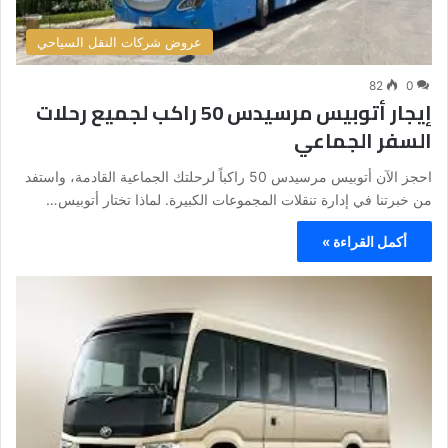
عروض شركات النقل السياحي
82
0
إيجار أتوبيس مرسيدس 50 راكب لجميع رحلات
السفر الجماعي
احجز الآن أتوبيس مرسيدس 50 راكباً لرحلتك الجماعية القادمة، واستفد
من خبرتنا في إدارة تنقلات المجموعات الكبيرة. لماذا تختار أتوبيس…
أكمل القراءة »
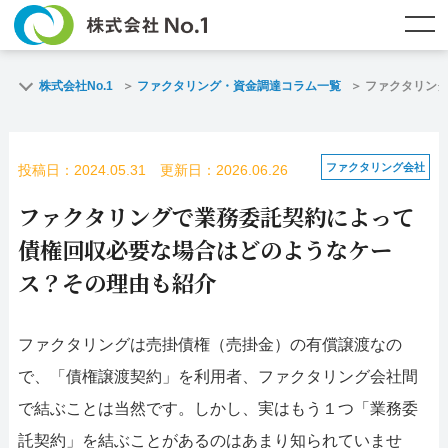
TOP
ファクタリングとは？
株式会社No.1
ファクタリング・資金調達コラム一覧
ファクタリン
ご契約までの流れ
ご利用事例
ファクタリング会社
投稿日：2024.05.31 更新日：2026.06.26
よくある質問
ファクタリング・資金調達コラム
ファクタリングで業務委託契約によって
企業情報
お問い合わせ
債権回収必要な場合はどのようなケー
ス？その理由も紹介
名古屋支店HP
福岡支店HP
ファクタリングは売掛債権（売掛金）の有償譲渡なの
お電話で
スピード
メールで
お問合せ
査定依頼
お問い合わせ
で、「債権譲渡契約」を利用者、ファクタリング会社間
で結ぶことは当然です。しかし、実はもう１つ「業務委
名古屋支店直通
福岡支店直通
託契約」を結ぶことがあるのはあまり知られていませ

---------------

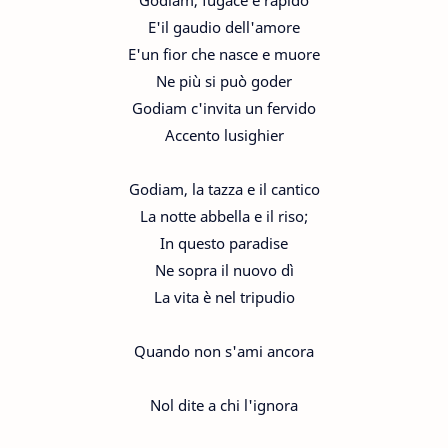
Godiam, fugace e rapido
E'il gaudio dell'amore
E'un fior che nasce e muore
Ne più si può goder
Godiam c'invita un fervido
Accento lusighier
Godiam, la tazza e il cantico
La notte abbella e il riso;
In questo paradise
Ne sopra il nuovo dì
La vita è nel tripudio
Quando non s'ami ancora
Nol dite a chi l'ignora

---------------

• **EXERCISE AIM**: Looking at the entries above, count each line that includes the string "أتوبيس" and give only the total.

• **EXERCISE RESULT**: 3